Jakarta – Komisi Pemberantasan Korupsi (KPK) menyatakan masih membutuhkan personel Polri.
Hal ini untuk mengisi beberapa posisi di lembaga antirasuah tersebut.
“Kami sampaikan bahwa secara kebutuhan, untuk kepolisian itu masih ada kebutuhan di beberapa penugasan,” kata Ketua KPK Setyo Budiyanto, Senin (22/12/2025).
Pernyataan itu disampaikan dalam konferensi pers Kinerja Akhir Tahun KPK 2025 di Gedung Merah Putih KPK, Jakarta.
Setyo menjelaskan, kebutuhan personel Polri juga tercantum dalam UU Nomor 19 Tahun 2019 tentang Perubahan Kedua atas UU KPK.
“Undang-Undang KPK menyebutkan untuk penyidik itu bisa bersumber dari lembaga lain,” ujarnya.

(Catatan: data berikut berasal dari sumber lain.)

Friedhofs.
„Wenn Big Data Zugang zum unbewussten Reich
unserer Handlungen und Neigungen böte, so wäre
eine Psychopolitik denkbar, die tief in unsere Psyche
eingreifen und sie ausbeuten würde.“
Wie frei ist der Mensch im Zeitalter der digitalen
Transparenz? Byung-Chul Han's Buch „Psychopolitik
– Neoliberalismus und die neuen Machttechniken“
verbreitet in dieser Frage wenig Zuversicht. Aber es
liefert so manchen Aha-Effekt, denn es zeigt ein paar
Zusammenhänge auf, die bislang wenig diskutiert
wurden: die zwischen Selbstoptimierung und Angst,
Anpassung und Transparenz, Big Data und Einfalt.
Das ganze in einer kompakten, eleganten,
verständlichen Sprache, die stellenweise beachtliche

Ia menanggapi Putusan Mahkamah Konstitusi Nomor 114/PUU-XXIII/2025 yang menegaskan polisi yang bertugas di luar Polri harus mundur.
Pemerintah juga tengah menyusun PP untuk mengatur penempatan jabatan polisi di luar institusi.

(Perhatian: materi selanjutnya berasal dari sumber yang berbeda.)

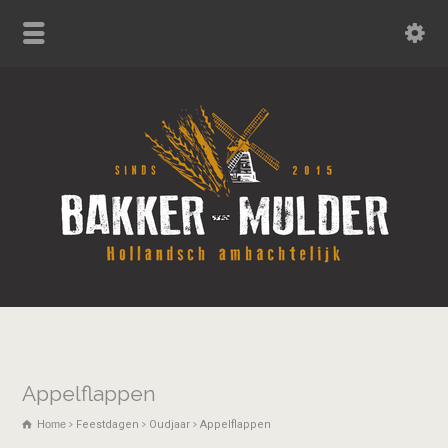
Appelflappen
Home
Feestdagen
Oudjaar
Appelflappen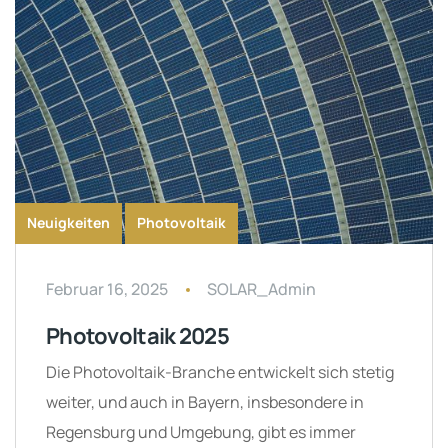
Neuigkeiten
Photovoltaik
Februar 16, 2025
SOLAR_Admin
Photovoltaik 2025
Die Photovoltaik-Branche entwickelt sich stetig
weiter, und auch in Bayern, insbesondere in
Regensburg und Umgebung, gibt es immer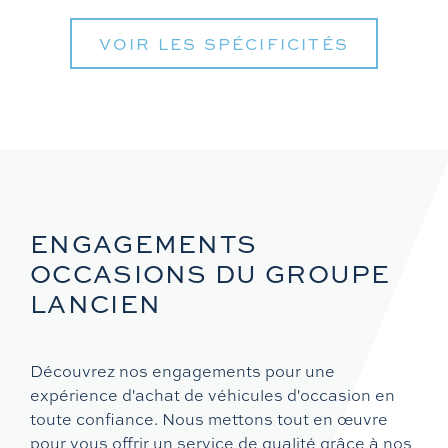
VOIR LES SPÉCIFICITÉS
ENGAGEMENTS
OCCASIONS DU GROUPE
LANCIEN
Découvrez nos engagements pour une
expérience d'achat de véhicules d'occasion en
toute confiance. Nous mettons tout en œuvre
pour vous offrir un service de qualité grâce à nos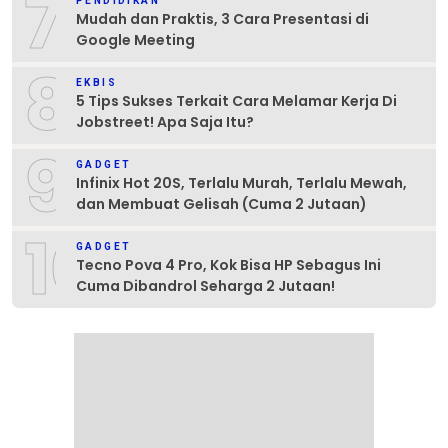
7
PENDIDIKAN
Mudah dan Praktis, 3 Cara Presentasi di
Google Meeting
8
EKBIS
5 Tips Sukses Terkait Cara Melamar Kerja Di
Jobstreet! Apa Saja Itu?
9
GADGET
Infinix Hot 20S, Terlalu Murah, Terlalu Mewah,
dan Membuat Gelisah (Cuma 2 Jutaan)
10
GADGET
Tecno Pova 4 Pro, Kok Bisa HP Sebagus Ini
Cuma Dibandrol Seharga 2 Jutaan!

“Dalam menyikapi permasalahan putusan MK terhadap penugasan anggota Polri, kami juga dilibatkan,” kata Setyo.
Menurutnya, KPK dilibatkan dalam penyusunan PP melalui rapat koordinasi dengan Kemenko Polhukam.
Sebelumnya, pada 14 November 2025, MK menegaskan anggota Polri yang menduduki jabatan di luar kepolisian harus mengundurkan diri atau pensiun.

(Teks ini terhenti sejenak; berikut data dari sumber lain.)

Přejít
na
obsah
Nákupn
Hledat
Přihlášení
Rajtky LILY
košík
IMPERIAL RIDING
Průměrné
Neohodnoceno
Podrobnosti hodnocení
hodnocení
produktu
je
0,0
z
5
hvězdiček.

MK menghapus ketentuan yang menjadi celah bagi polisi aktif menduduki jabatan sipil tanpa melepas status keanggotaannya.
Namun, pada 9 Desember 2025, Kapolri Jenderal Pol. Listyo Sigit Prabowo meneken Perpol Nomor 10 Tahun 2025.
Perpol tersebut diundangkan pada 10 Desember 2025.